For large artificial intelligence models (AIGC) to be truly promoted in the consumer market, they face four major challenges:

  • The first is regulatory issues. When AIGC is facing consumers and is applied on a large scale, it must go through regulatory filings, which is a time-consuming process, and related licenses are very rare, which constitutes a difficult challenge that must be faced.
  • The second is the so-called “illusion” problem that large models often bring. Sometimes it may be helpful, but other times we need to solve it. How the large model technology and business applications coexist, or how to avoid problems caused by illusions, remains an important subject that needs to be deeply discussed.

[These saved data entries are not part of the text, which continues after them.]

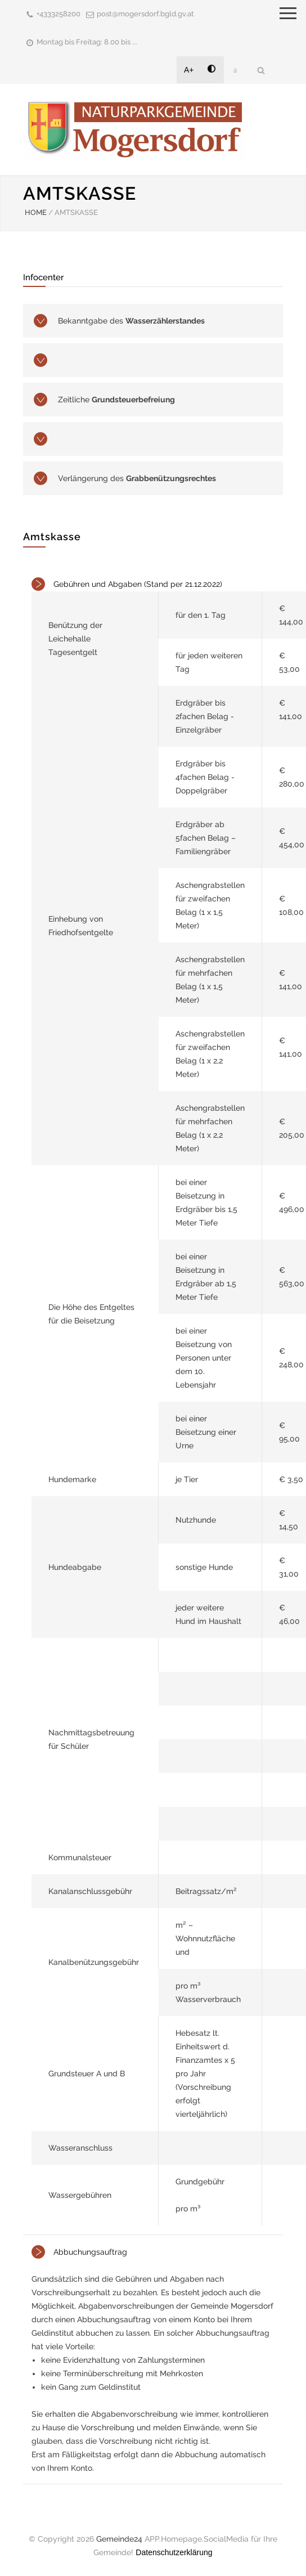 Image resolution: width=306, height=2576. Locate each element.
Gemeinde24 (119, 2538)
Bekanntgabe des (131, 320)
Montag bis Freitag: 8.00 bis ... (87, 42)
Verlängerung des (137, 478)
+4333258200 (58, 14)
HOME (36, 212)
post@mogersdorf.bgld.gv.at (145, 14)
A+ (189, 69)
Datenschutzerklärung (174, 2552)
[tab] (153, 1401)
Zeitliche (116, 399) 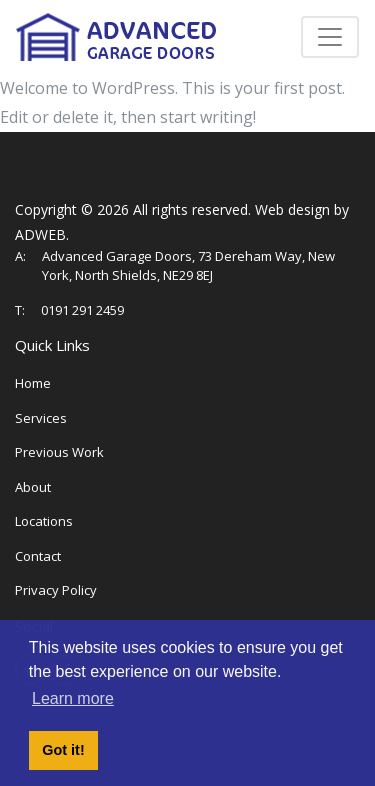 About (33, 487)
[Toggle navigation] (330, 37)
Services (41, 418)
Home (33, 383)
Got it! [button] (63, 750)
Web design (292, 209)
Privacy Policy (56, 590)
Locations (44, 521)
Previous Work (59, 452)
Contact (38, 556)
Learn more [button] (73, 698) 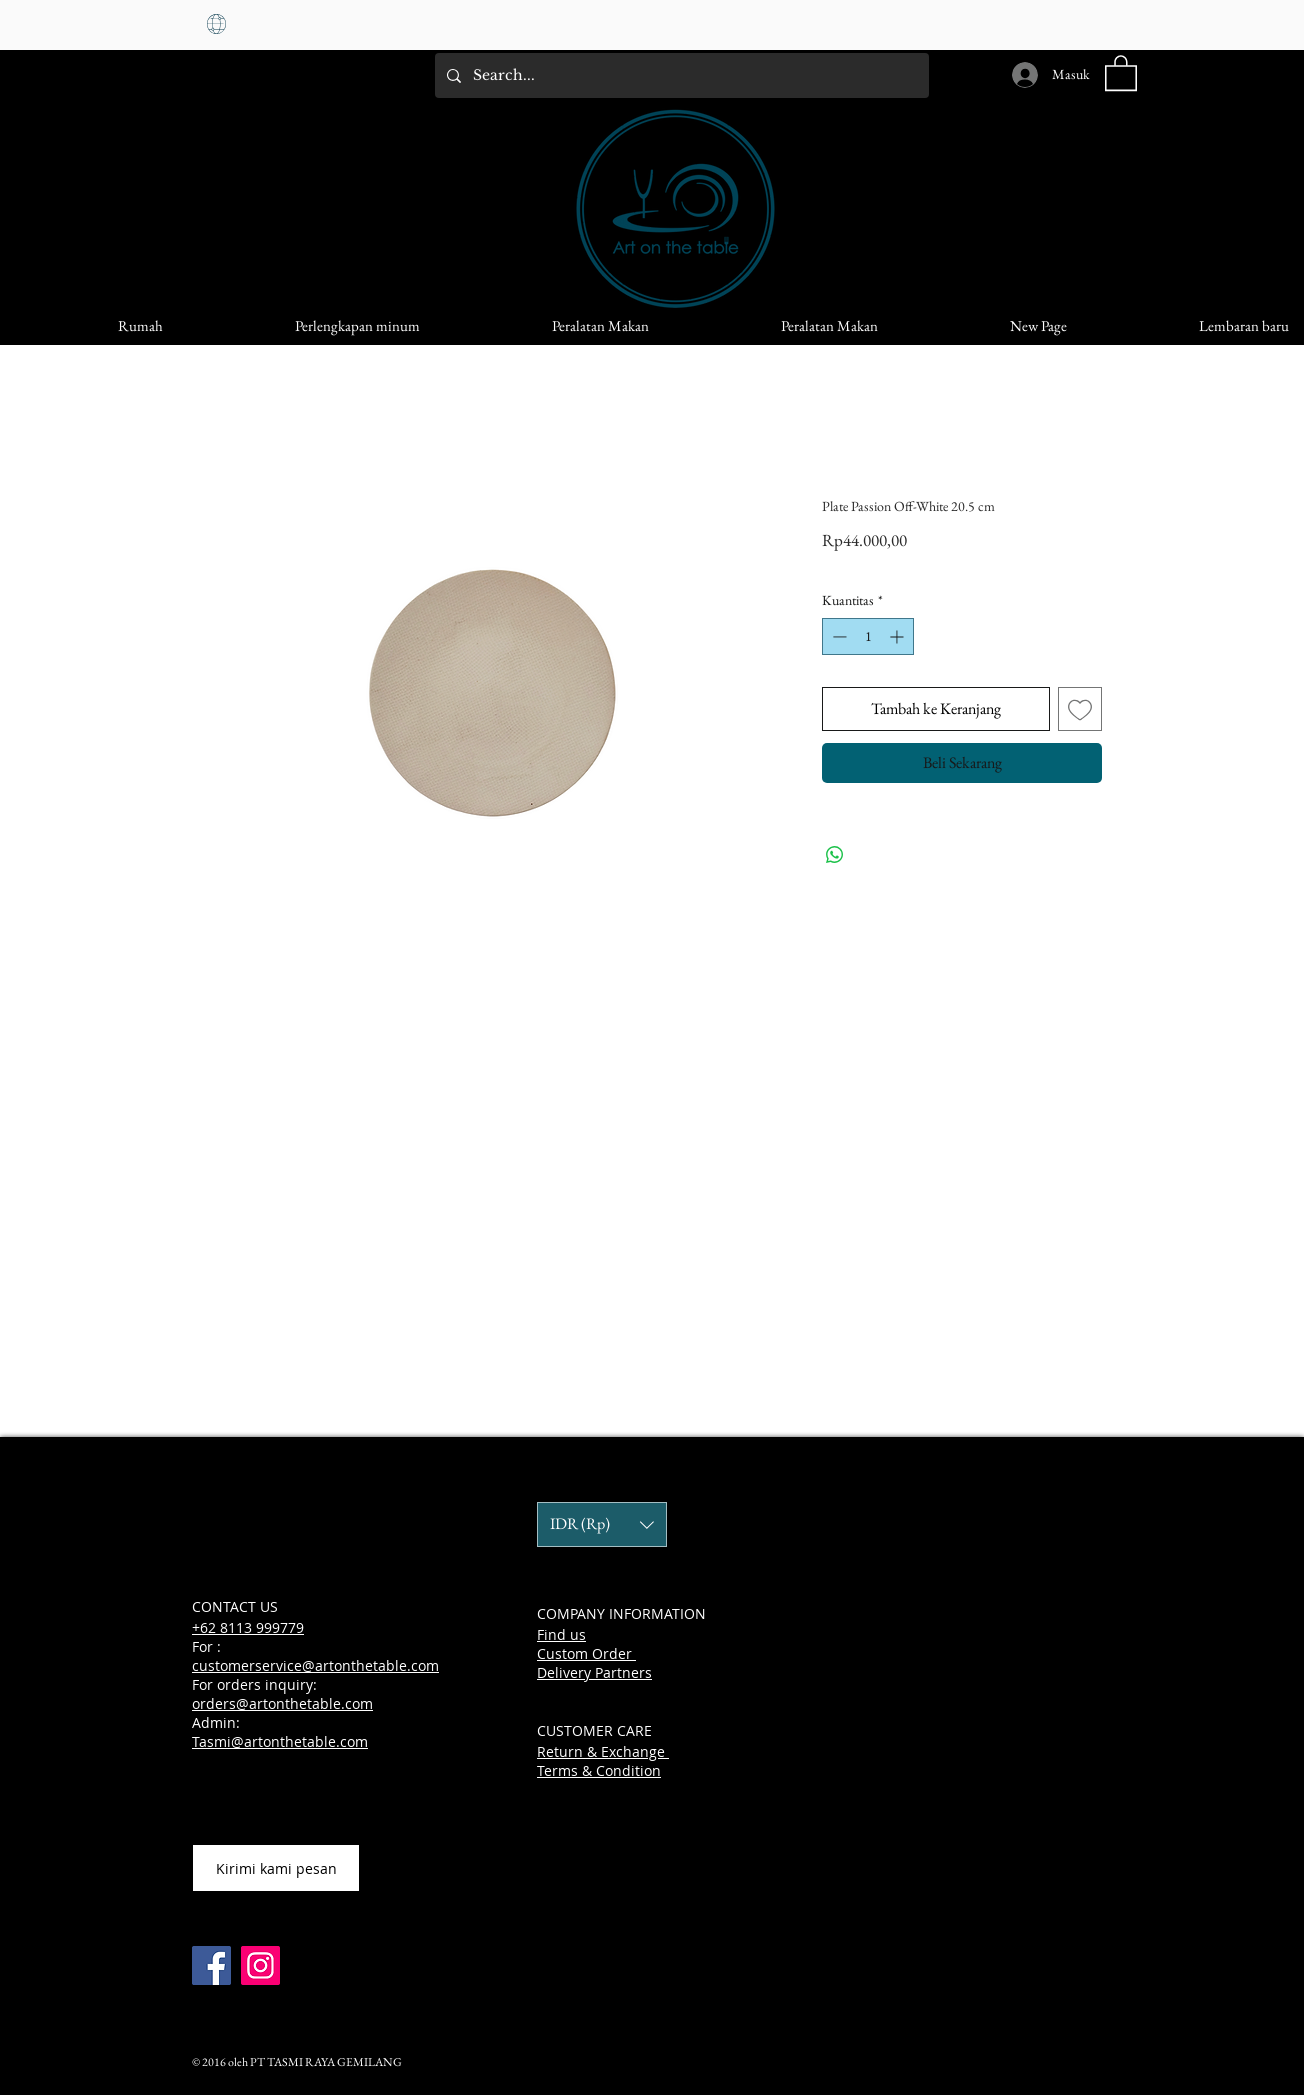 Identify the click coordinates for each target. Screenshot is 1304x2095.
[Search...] (680, 75)
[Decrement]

  • The third is the challenge of computing power. Due to the scarcity of computing power resources, it is a huge challenge for each company to independently develop large models. Not only are hardware resources limited, but data acquisition is also very difficult. Even with supervised fine-tuning (SFT), a lot of time and effort is needed.
  • Finally, performance issues are also a major difficulty encountered in the application of current AI large models. If the performance of the large model is insufficient or the response time is too long, its use scenarios will be severely limited. Although there are various solutions in the industry, they themselves have many flaws and need to be optimized and improved for the overall framework, and the performance requirements in different application scenarios also vary, so continuous tuning is needed.